С тех пор как увидела впервые в душной, неизвестно когда убиравшейся комнате его внимательные, такие черные, что даже жутко стало, глаза, он нисколько не изменился. Ни морщинки, ни сединки. Годы летели над ним, не оставляя печати. По крайней мере, так казалось Зинаиде, хотя она и понимала, что это самообман, но пусть бы он не кончался, ибо за ним стояло счастье. Она была благодарна судьбе за случай, который привел Рахима к ней в вечерние сумерки далекого сорок пятого года. Кто-то другой назвал бы это не случаем, а стечением обстоятельств, к тому же весьма трагических, да разве это не то же самое?
Позднее Зинаида узнала, что выпускник пехотного училища Рахим Гафуров был тяжело ранен под Рюдесдорфом по дороге в действующую часть. Пока лежал в госпитале, война кончилась, лейтенант так и не успел выпустить ни одной пули по фашистам. Рана была из тех, о которых госпитальный хирург в присутствии пациентов говорил «фифти-фифти». Гафуров английского языка не знал, но его кавказский организм безошибочно выбрал именно ту половину, что означала жизнь. В конце лета его комиссовали, а перед самым отъездом Рахима подозвал к себе пожилой капитан-артиллерист.
«Дочка у меня дома, одна, без матери. А я... Может, заскочишь? Считай, по пути. Гостинец передашь и мое доброе слово».
Не мог Гафуров отказать, да и домой не слишком торопился. К кому? Было ему восемь лет, когда родители погибли под снежным обвалом в горах. Жила в Баку родственница, добрые люди повезли сироту в город. Да не зря сказано, что беда не ходит одна, родственница к тому времени выехала, куда — никто не знал. Вырос Рахим в детдоме, были у него друзья, да где они теперь?

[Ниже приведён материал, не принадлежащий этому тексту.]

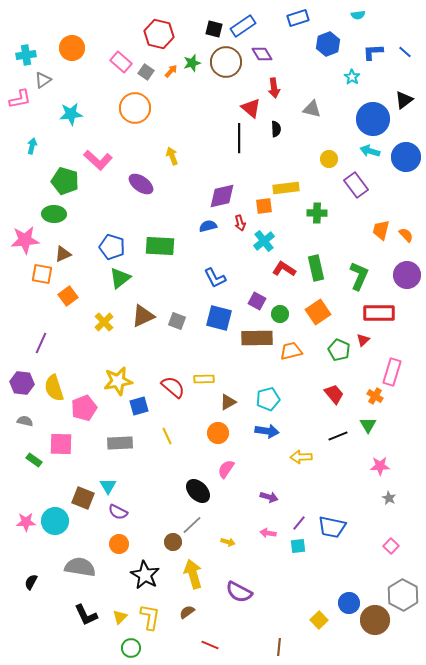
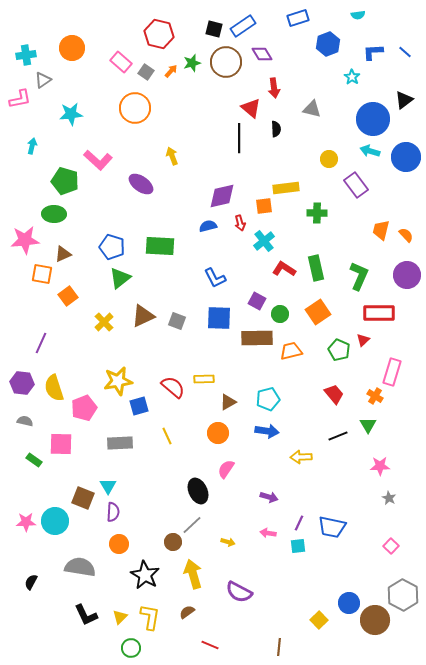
blue square at (219, 318): rotated 12 degrees counterclockwise
black ellipse at (198, 491): rotated 20 degrees clockwise
purple semicircle at (118, 512): moved 5 px left; rotated 114 degrees counterclockwise
purple line at (299, 523): rotated 14 degrees counterclockwise
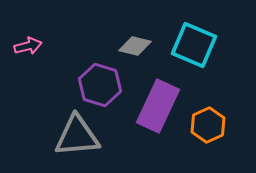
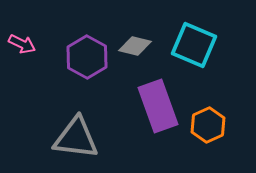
pink arrow: moved 6 px left, 2 px up; rotated 40 degrees clockwise
purple hexagon: moved 13 px left, 28 px up; rotated 12 degrees clockwise
purple rectangle: rotated 45 degrees counterclockwise
gray triangle: moved 1 px left, 2 px down; rotated 12 degrees clockwise
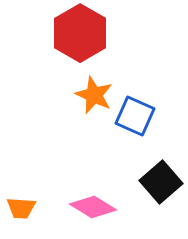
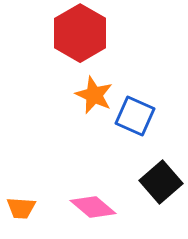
pink diamond: rotated 9 degrees clockwise
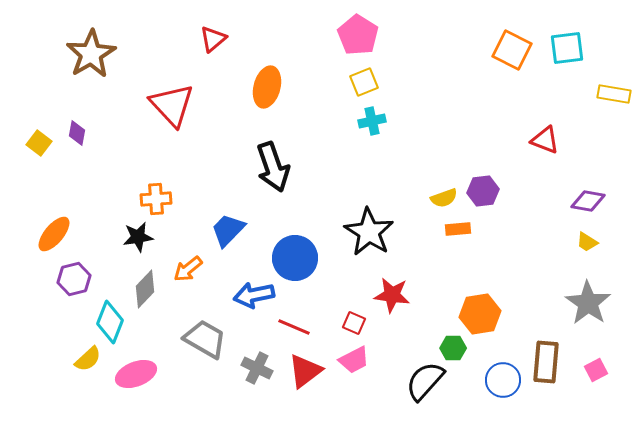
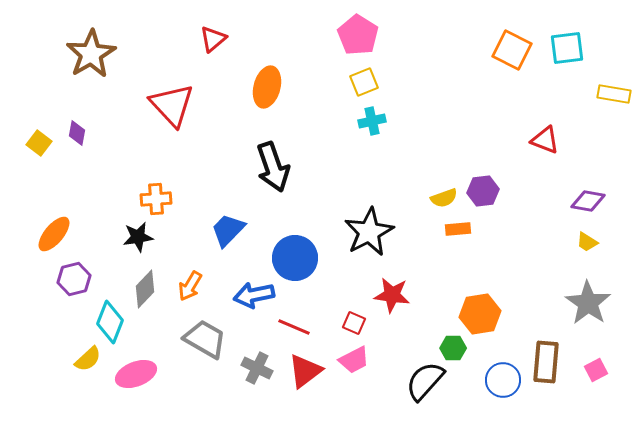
black star at (369, 232): rotated 12 degrees clockwise
orange arrow at (188, 269): moved 2 px right, 17 px down; rotated 20 degrees counterclockwise
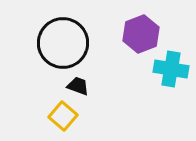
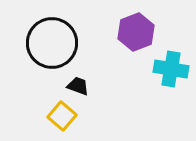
purple hexagon: moved 5 px left, 2 px up
black circle: moved 11 px left
yellow square: moved 1 px left
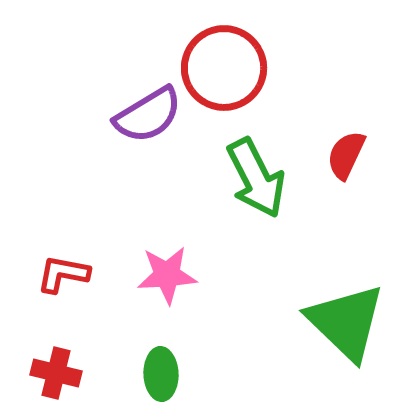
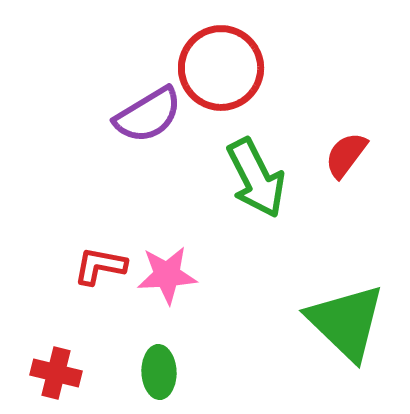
red circle: moved 3 px left
red semicircle: rotated 12 degrees clockwise
red L-shape: moved 37 px right, 8 px up
green ellipse: moved 2 px left, 2 px up
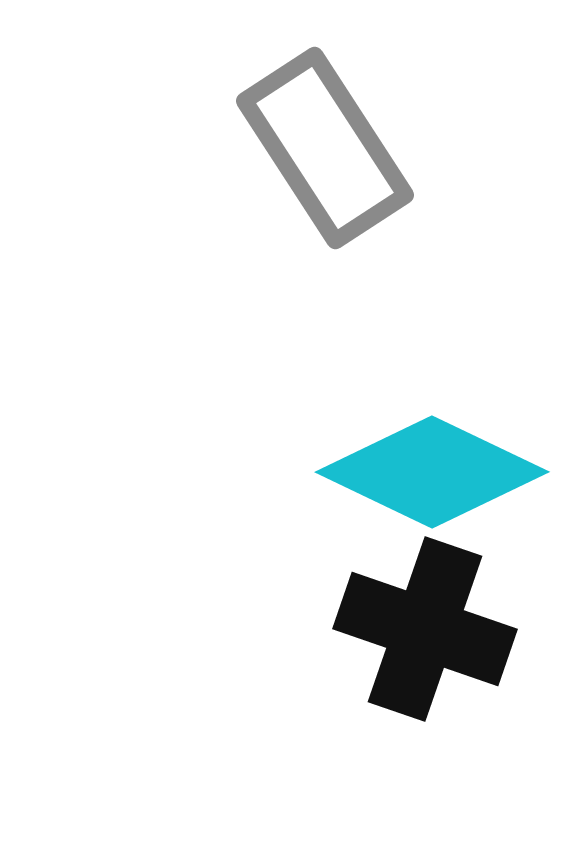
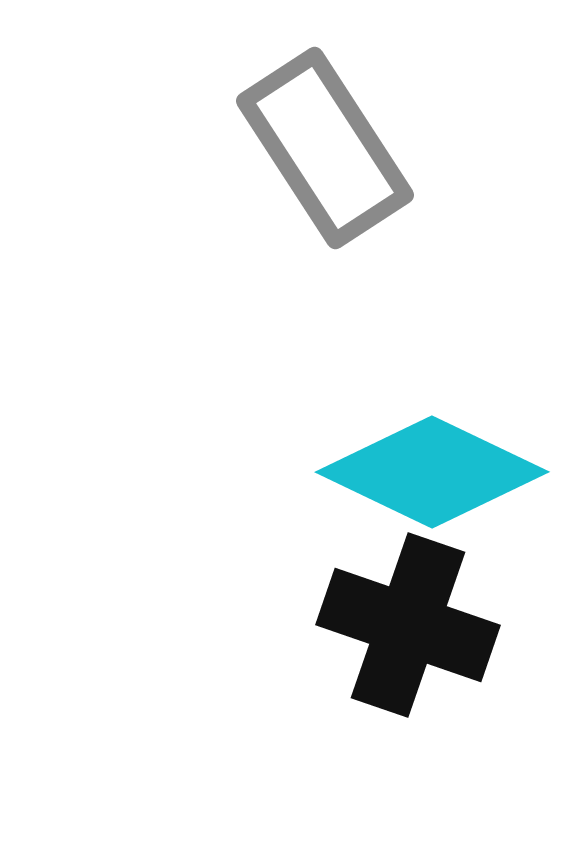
black cross: moved 17 px left, 4 px up
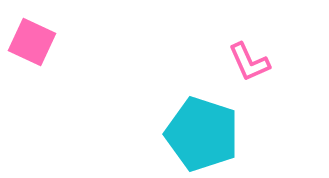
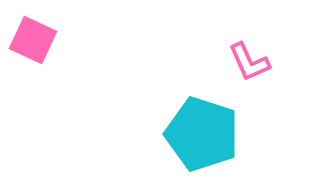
pink square: moved 1 px right, 2 px up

Часа через два, когда Рахим, поскрипывая новенькой офицерской портупеей, прощался с медперсоналом, молоденькая сестричка всхлипнула:
«А тот, ну, вы знаете, капитан... умер».
Сколько ехал — столько мучился мыслью о неминуемой встрече с дочерью артиллериста. Как произнести страшное слово, глядя в глаза, наверное же, радостные, потому как вот сидит человек, который еще недавно говорил с отцом, живым, больным, раненым, да что поделаешь — война кончилась, а врачам работать еще и работать. Миновать бы станцию — и пусть колеса стучат, ничего не изменишь, рано или поздно она вычитает свое горе из похоронки. Желанный гость — кто приносит в дом радость, а он?..
Но на верхней полке лежал чемодан капитана из рыжей оленьей шкуры, гостинец, на самом же деле — отцовское прощание, а еще было слово, данное им, Гафуровым, фронтовику, теперь уже мертвому, потому дважды святое. И он подумал, что судьбе угодно испытать его мужество таким жестоким способом.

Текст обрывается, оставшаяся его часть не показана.